As ONGs lograram destacar temas importantes, que normalmente são ignorados pelos governos e pela mídia, como, por exemplo, o sistema de castas na Índia, que discrimina os setores da população chamados Dalits ou "intocáveis" (termo que significa "inferiores"). Além disso, o Plano de Ação das ONGs sobre racismo no sistema judiciário, e que condena a pena de morte, foi publicamente elogiado por Mary Robinson.
Organizações de direitos humanos, como a Anistia Internacional, fizeram também uma avaliação positiva sobre o comprometimento dos governos em reafirmar seu apoio a Convenção da ONU sobre Refugiados. Porém, o coordenador da Anistia Internacional, Claudio Cordone, enviou um alerta para os Estados: "As declarações das vítimas do racismo são essencialmente um grito de socorro.

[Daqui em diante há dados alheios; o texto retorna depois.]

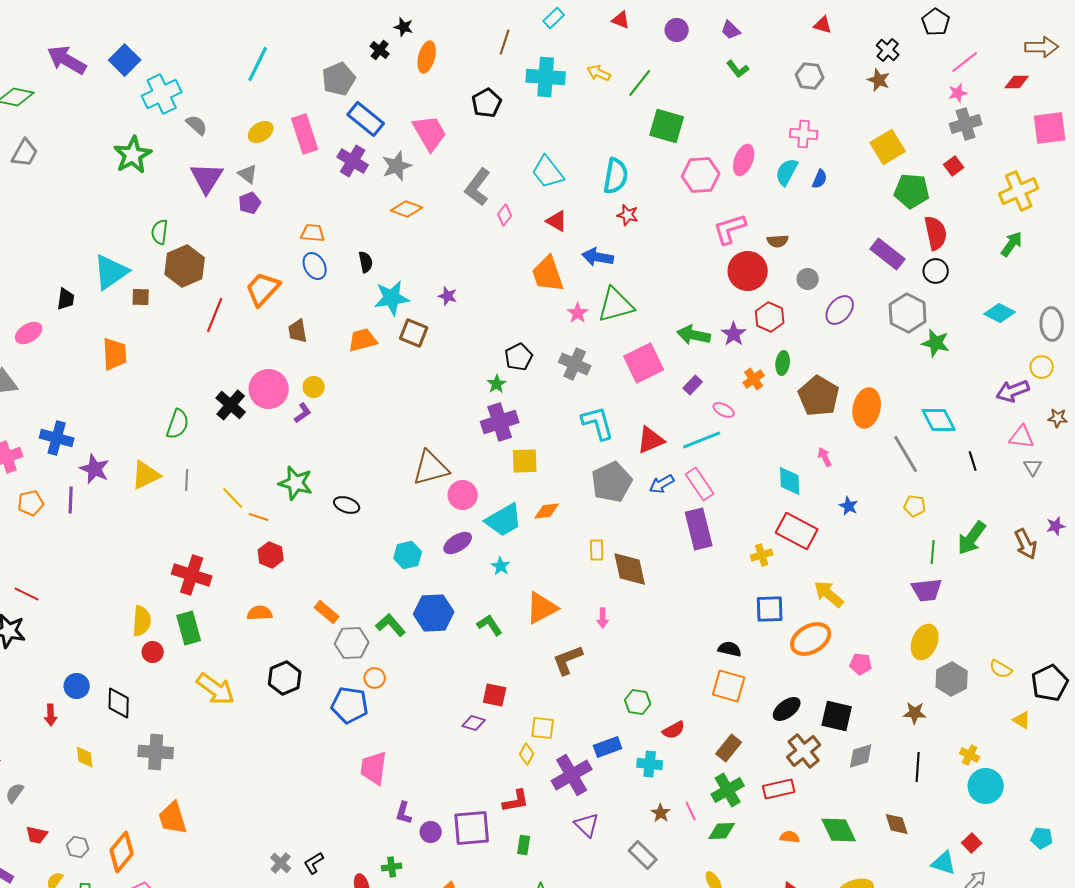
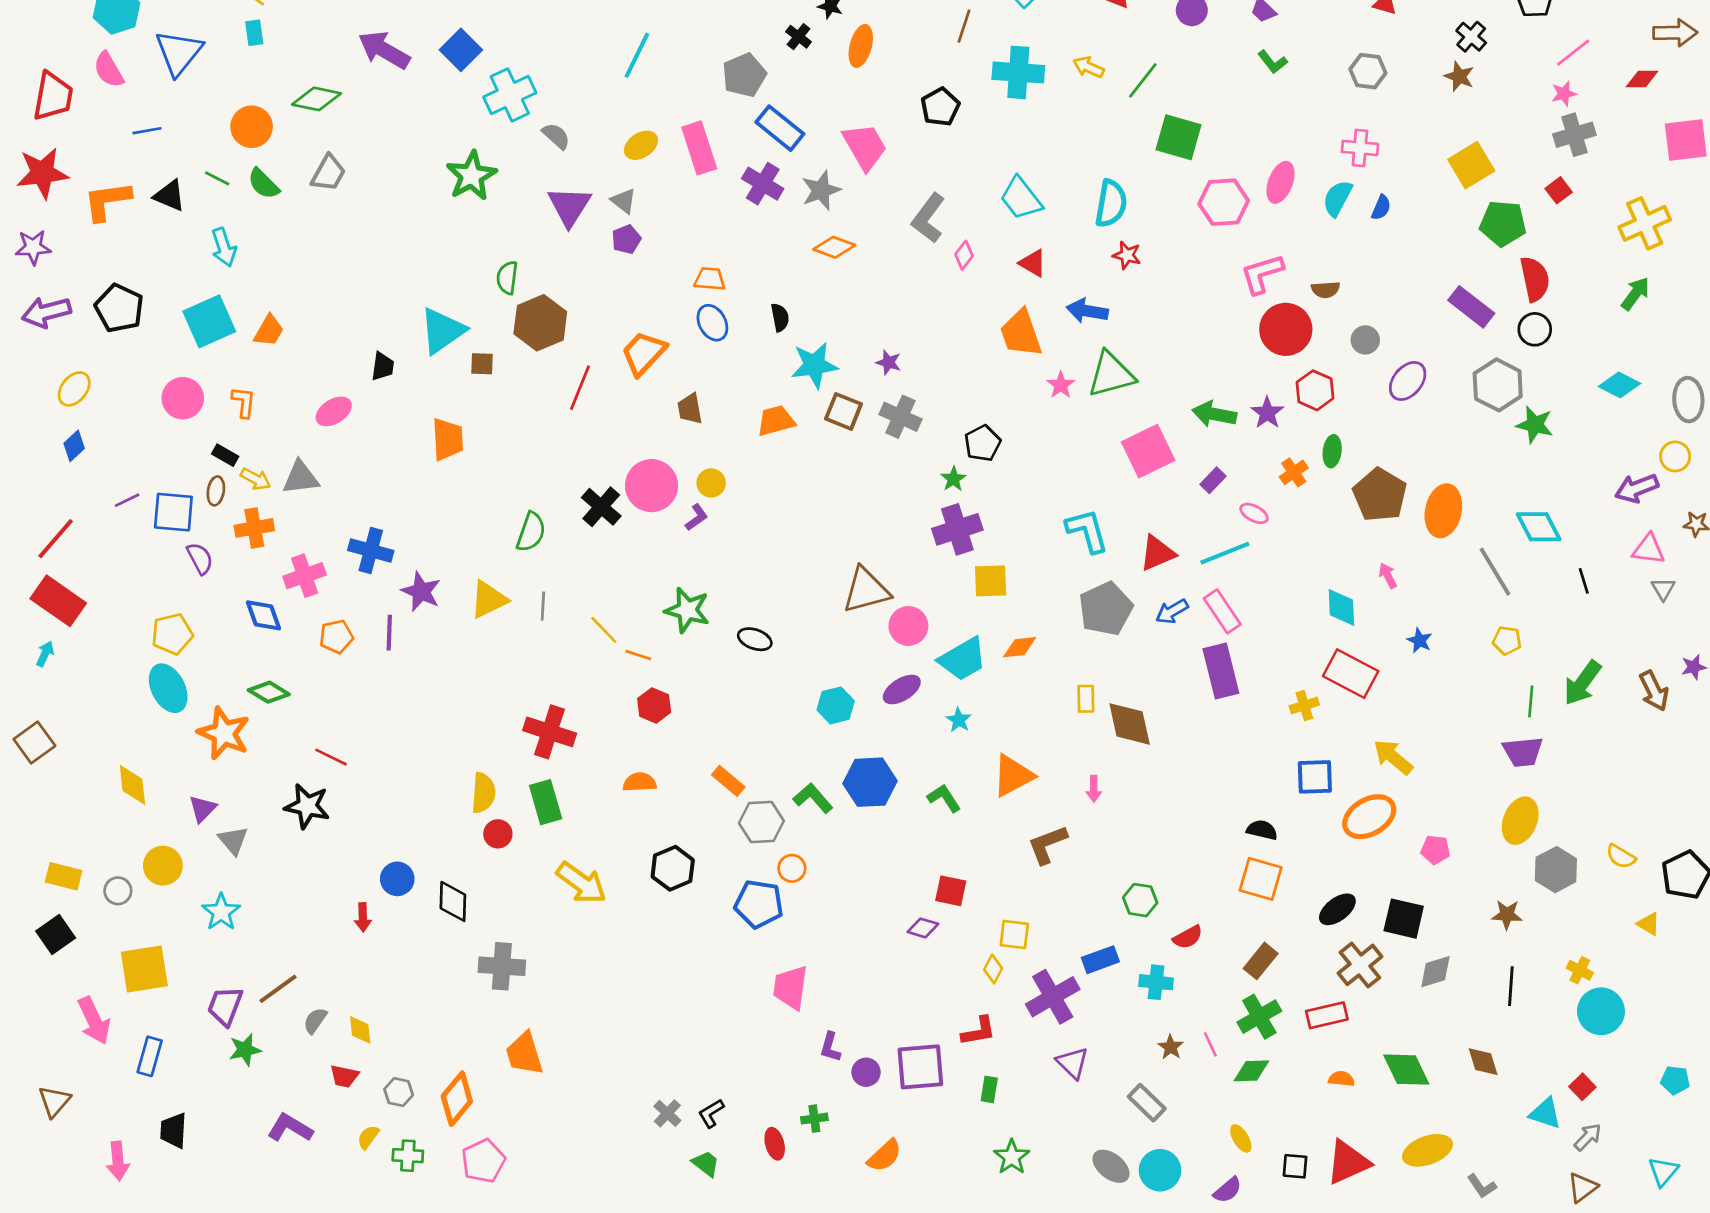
gray cross: (575, 364) -> (900, 417), moved
yellow diamond: (85, 757) -> (360, 1030), moved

Não devemos virar as costas simplesmente por não concordar com sua forma de se expressar. Os governos têm a obrigação de escutar e agir".
A representante do Geledés-Instituto da Mulher Negra, Maria Aparecida da Silva, avaliou que "a conferência serviu para mostrar como a questão racial é explosiva e divisora de águas. Como disse Fidel, quem são os governos que estão contra as reparações? De que lado esses governos sempre estiveram?". E conclui com uma frase que resume o sentimento dos movimentos sociais em Durban: "O importante é o processo, não a conferência em si. Está claro que os governos não podem mais fugir da questão racial".